4. Rouhani entra in scena. Ha vinto le elezioni ed è diventato presidente dell’Iran in agosto. Alla fine di settembre, Hassan Rouhani ha parlato per telefono con Barack Obama: era la prima volta da 34 anni che i presidenti di Iran e Stati Uniti comunicavano direttamente fra loro. Perché proprio adesso? Sia l’elezione di Rouhani che la storica conversazione hanno una stessa spiegazione: le sanzioni. La comunità internazionale ha imposto all’Iran le sanzioni economiche più efficaci, sofisticate e devastanti della storia. Il popolo iraniano e molti esponenti della teocrazia al potere chiedono che si faccia qualcosa per ottenere la rimozione delle sanzioni che hanno messo al tappeto l’economia. «Fare qualcosa» in questo caso significa rinunciare al progetto di avere armi nucleari e negoziare con gli Stati Uniti.
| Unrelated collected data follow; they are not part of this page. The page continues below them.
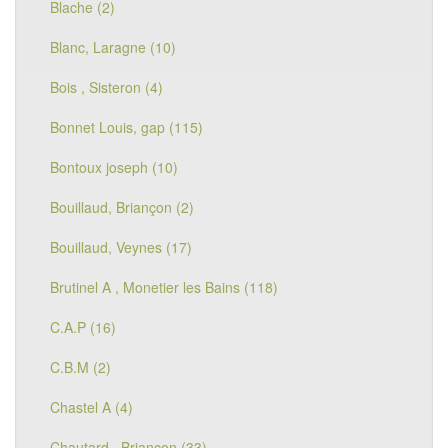
Blache (2)
Blanc, Laragne (10)
Bois , Sisteron (4)
Bonnet Louis, gap (115)
Bontoux joseph (10)
Bouillaud, Briançon (2)
Bouillaud, Veynes (17)
Brutinel A , Monetier les Bains (118)
C.A.P (16)
C.B.M (2)
Chastel A (4)
Chautard , Briançon (33)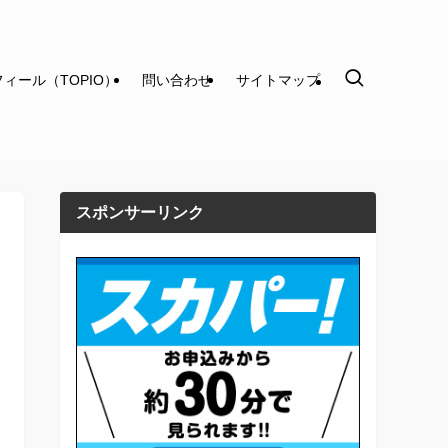
ィール（TOPIO）
問い合わせ
サイトマップ
スポンサーリンク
Anche se non lo ha mai detto in termini così espliciti, è stato questo il messaggio che ha consentito a Rouhani di vincere le elezioni. E questo è il messaggio che sta inviando attraverso le sue azioni come presidente. Per gli scettici, è solo l’ennesimo trucco di Teheran per guadagnare tempo e arrivare a produrre la bomba. Per altri, è un’opportunità che potrebbe cambiare il volto del pianeta. Presto sapremo chi ha ragione.
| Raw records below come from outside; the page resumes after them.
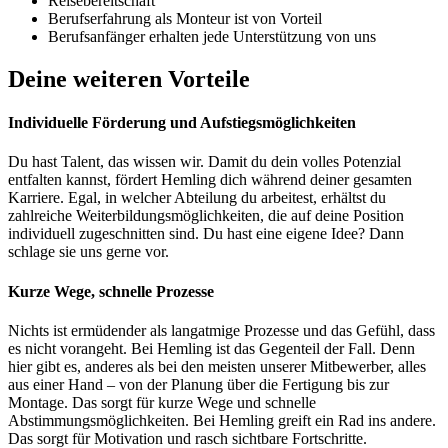
Reisebereitschaft
Berufserfahrung als Monteur ist von Vorteil
Berufsanfänger erhalten jede Unterstützung von uns
Deine weiteren Vorteile
Individuelle Förderung und Aufstiegsmöglichkeiten
Du hast Talent, das wissen wir. Damit du dein volles Potenzial
entfalten kannst, fördert Hemling dich während deiner gesamten
Karriere. Egal, in welcher Abteilung du arbeitest, erhältst du
zahlreiche Weiterbildungsmöglichkeiten, die auf deine Position
individuell zugeschnitten sind. Du hast eine eigene Idee? Dann
schlage sie uns gerne vor.
Kurze Wege, schnelle Prozesse
Nichts ist ermüdender als langatmige Prozesse und das Gefühl, dass
es nicht vorangeht. Bei Hemling ist das Gegenteil der Fall. Denn
hier gibt es, anderes als bei den meisten unserer Mitbewerber, alles
aus einer Hand – von der Planung über die Fertigung bis zur
Montage. Das sorgt für kurze Wege und schnelle
Abstimmungsmöglichkeiten. Bei Hemling greift ein Rad ins andere.
Das sorgt für Motivation und rasch sichtbare Fortschritte.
5. Il potere del Tea Party. Questa minoranza combattiva non ha la forza per imporre il suo programma radicale agli Stati Uniti: d’altronde, è stata sconfitta alle elezioni. Però ha abbastanza potere per bloccare le iniziative altrui: non solo quelle del presidente, che detestano, ma anche quelle dei loro leader più moderati all’interno del Partito repubblicano. E infatti, nonostante siano in pochi, sono riusciti a far chiudere l’amministrazione federale. E se dovessero riuscire anche a impedire l’innalzamento del tetto all’indebitamento del Governo di Washington, il Tea Party potrebbe provocare una crisi finanziaria mondiale che colpirà anche voi che state leggendo, in qualunque parte del mondo vi troviate. I Taliban, i pirati somali e il Tea Party sono tutti esempi dei «micropoteri » che pur non avendo la forza per sconfiggere i «macropoteri» sono in grado di rendere loro la vita impossibile.
6. La sorpresa americana. Il governo statunitense ha appena annunciato di essere diventato il più grande produttore di petrolio e gas naturale del pianeta, scalzando dalle prime posizioni l’Arabia Saudita e la Russia. È una notizia che cambierà il mondo.